カロリング朝初代のフランク国王(在位751~768)。短躯(たんく)王ともよばれた。父カール・マルテルの死(741)後、兄カールマンとともに、それぞれノイストリア、アウストラシアの宮宰として、フランク王国を共同で統治した。743年、メロビング家のヒルデリヒ3世を名目的国王に迎えたが、実権は兄弟で握り、747年、兄の引退後は、全王国の宮宰として実力を振るった。国内有力者の支持と、教皇ザカリウスの承認のもとに、751年ヒルデリヒ3世を廃して王位につき、カロリング朝を開いた。司教ボニファティウスのライン川以東地域へのキリスト教布教を援助し、たびたび教会会議を招集して、教会改革を進めた。二度(754、756)にわたり、イタリアに遠征して、ランゴバルド王アイストゥルフを破り、ラベンナ大守領を奪って、これを教皇に寄進した(教皇領の起源)。
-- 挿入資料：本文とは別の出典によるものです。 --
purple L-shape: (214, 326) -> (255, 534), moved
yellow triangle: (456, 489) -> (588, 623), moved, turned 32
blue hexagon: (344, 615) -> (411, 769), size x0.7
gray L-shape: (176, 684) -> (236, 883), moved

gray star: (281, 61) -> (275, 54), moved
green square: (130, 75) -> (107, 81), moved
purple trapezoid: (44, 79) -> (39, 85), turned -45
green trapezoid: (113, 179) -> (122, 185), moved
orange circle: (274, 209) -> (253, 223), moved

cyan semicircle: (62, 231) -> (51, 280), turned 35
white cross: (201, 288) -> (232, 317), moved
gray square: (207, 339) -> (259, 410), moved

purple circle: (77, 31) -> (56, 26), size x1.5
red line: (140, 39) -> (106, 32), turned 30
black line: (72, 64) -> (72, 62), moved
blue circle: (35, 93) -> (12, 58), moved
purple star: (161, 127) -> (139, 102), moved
また、バイエルン大公タシロ3世を討って、国王への臣従を誓わせ、ナルボンヌイスラム教徒から奪回した。

[平城照介]


ピピン(中)
ぴぴん
Pippin der Mittlere
(?―714)

フランク王国アウストラシアの宮宰。カロリング家の祖。アウストラシアの豪族大ピピンの娘ベッガとメッツの司教アルヌルフの息子アンセギゼルとの間に生まれた。ノイストリアの宮宰エブロインと争い、テルトリーの戦い(687)でこれを破ったのち、ノイストリア、ブルグントの支配権をも掌握して、王国全体の実権を握った。アラマン人を討って、フランクの宗主権を認めさせ、フリーセン人を征服して、西フリーセンをフランク王国に併合した。またアングロ・サクソン・ミッションに援助を与え、教会改革を意図して、全国の教会会議を招集した。

[平城照介]


ピピン(大)
ぴぴん
Pippin der Ältere
(?―639)

フランク王国アウストラシアの宮宰。アルデンヌ北方に所領をもった豪族の家門の出。クロタール1世死(561)後のフランク王国の内乱に際し、メッツの司教アルヌルフと結び、ブルンヒルトに対抗して、フレデグンデの息子クロタール2世を擁立し、全国統一を実現させた。娘ベッガをアルヌルフの息子アンセギゼルと結婚させ、2人の間に生まれたピピン(中)がのちにカロリング家の祖となった。